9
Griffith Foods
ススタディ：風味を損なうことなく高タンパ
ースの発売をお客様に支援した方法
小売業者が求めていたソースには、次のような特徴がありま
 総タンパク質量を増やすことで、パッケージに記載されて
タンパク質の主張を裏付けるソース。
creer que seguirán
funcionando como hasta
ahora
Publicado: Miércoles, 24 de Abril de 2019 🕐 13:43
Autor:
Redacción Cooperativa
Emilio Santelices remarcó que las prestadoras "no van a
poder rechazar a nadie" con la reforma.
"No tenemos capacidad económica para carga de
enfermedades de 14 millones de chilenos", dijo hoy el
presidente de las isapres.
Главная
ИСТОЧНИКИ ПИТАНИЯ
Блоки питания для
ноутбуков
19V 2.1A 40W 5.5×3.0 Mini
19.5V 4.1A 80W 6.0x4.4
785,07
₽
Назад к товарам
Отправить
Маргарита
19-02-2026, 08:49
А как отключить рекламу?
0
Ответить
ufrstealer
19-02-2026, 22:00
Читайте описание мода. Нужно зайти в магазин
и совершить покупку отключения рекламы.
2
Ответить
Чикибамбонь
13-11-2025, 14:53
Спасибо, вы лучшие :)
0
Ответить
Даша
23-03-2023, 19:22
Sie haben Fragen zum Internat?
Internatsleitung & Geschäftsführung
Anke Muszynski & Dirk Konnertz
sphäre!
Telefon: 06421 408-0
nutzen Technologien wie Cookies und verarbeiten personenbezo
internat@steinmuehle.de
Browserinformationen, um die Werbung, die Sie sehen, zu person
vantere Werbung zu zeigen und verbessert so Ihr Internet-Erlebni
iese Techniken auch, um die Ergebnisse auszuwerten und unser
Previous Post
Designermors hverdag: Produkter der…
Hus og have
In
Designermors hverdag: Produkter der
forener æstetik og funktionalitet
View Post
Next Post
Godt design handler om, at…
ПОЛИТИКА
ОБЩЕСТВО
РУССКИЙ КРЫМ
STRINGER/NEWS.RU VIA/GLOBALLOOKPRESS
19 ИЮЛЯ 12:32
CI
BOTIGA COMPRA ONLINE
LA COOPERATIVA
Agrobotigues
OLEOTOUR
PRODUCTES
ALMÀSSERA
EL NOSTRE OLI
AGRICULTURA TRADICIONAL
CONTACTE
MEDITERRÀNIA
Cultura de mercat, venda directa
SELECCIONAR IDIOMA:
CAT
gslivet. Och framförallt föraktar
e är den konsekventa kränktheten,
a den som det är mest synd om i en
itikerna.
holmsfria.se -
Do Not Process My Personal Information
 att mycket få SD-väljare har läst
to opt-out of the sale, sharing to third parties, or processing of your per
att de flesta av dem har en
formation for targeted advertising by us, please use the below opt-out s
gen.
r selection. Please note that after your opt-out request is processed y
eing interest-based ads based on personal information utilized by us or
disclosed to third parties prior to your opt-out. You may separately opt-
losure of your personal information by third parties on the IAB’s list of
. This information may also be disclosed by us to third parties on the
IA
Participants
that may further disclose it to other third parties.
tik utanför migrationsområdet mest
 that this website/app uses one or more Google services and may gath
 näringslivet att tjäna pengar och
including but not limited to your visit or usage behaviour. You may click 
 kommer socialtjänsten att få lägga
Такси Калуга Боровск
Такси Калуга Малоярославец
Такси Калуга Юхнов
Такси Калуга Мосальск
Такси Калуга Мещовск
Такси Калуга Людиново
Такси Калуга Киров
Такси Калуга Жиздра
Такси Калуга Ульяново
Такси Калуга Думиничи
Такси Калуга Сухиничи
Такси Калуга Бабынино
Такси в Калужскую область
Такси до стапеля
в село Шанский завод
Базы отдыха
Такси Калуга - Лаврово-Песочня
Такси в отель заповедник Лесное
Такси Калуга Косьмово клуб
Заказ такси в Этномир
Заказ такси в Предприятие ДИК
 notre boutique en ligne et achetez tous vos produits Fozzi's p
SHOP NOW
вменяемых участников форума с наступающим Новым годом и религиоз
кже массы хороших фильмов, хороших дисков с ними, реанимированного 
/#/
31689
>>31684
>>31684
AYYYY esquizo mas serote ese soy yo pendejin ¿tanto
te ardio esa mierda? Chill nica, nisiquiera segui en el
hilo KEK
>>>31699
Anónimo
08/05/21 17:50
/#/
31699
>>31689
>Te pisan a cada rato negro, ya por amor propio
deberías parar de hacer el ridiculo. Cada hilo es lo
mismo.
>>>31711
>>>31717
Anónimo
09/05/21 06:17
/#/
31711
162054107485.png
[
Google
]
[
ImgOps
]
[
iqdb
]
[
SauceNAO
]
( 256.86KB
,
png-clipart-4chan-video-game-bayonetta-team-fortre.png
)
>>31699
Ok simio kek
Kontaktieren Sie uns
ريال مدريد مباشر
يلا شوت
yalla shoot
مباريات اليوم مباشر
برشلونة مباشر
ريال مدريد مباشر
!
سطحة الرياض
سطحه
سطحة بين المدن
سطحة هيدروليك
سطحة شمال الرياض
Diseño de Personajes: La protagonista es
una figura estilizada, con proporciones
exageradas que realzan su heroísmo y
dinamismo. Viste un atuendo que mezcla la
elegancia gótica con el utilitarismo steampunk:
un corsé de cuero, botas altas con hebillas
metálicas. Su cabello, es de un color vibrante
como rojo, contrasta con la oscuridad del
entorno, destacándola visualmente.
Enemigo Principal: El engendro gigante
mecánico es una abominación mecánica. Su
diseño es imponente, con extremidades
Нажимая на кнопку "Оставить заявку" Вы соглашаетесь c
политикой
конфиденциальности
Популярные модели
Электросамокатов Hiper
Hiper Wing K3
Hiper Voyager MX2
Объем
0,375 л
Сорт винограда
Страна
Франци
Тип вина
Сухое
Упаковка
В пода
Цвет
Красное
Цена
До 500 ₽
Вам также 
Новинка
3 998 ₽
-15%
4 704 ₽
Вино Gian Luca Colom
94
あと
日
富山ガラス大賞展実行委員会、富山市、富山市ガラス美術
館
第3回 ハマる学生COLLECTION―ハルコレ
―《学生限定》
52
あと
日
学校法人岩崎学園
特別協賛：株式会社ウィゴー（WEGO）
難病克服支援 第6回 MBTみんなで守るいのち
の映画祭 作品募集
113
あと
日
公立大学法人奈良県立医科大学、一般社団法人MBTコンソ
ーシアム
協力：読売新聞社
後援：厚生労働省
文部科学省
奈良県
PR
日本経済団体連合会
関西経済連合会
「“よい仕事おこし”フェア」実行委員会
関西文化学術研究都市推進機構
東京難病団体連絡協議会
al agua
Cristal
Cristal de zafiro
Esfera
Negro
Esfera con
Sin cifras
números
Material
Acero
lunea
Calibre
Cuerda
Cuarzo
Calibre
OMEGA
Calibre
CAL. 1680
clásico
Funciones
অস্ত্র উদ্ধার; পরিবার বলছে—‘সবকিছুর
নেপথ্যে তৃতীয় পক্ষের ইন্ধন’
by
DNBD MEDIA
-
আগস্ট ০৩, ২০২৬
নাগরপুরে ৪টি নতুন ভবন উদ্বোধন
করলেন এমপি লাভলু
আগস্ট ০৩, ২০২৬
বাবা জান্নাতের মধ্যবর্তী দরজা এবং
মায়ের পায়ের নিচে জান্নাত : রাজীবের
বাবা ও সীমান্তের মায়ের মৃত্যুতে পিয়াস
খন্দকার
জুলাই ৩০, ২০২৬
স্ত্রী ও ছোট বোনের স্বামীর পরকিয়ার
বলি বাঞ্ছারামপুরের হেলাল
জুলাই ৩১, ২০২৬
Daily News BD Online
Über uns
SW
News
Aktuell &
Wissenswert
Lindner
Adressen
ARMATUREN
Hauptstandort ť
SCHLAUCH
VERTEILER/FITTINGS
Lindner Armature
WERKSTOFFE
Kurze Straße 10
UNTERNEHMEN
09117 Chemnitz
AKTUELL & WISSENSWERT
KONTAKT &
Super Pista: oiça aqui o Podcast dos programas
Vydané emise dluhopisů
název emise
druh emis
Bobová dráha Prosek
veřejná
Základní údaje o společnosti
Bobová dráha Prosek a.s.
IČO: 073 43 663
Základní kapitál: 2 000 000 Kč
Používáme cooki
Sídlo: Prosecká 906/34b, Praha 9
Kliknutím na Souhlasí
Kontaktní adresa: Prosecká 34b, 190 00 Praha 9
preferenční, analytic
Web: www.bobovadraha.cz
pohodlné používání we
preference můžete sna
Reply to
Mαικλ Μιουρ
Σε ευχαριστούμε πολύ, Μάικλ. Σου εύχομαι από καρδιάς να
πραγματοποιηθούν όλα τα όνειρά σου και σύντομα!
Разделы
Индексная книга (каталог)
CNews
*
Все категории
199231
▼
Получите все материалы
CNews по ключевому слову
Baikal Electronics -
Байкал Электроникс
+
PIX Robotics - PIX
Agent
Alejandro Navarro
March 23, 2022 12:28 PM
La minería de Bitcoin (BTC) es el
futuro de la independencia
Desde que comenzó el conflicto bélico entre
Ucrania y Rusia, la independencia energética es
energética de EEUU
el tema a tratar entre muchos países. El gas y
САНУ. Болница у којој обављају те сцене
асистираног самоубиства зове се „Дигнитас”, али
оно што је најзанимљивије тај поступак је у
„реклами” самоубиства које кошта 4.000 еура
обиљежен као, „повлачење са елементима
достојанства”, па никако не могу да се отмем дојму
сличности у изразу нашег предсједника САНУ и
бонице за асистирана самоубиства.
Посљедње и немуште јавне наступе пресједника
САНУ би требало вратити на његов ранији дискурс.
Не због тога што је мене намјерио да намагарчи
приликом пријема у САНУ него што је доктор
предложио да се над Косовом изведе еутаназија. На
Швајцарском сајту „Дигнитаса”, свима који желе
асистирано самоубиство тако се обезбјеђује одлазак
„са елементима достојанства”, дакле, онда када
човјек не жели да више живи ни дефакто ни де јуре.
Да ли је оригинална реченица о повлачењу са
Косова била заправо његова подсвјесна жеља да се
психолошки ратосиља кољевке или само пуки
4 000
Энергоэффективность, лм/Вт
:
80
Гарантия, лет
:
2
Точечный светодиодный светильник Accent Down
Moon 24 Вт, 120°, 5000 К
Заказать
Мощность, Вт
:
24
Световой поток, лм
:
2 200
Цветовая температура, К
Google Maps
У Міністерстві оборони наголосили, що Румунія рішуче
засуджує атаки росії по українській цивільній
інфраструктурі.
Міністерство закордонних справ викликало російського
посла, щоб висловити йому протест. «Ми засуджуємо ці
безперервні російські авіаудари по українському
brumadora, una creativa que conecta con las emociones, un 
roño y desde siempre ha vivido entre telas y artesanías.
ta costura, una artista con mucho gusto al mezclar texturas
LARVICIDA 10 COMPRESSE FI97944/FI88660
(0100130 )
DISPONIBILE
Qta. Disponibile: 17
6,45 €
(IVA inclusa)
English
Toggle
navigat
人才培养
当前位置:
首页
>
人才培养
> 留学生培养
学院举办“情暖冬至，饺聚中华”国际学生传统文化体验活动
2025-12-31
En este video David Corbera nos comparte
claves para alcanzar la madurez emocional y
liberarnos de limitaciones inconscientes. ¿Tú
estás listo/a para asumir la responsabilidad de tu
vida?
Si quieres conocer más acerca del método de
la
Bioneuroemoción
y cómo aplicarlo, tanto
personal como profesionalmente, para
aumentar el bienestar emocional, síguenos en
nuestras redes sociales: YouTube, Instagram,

##########

### Activity
Using the data above, return every line that contains the string "елементима".

### Exercise response
обиљежен као, „повлачење са елементима
„са елементима достојанства”, дакле, онда када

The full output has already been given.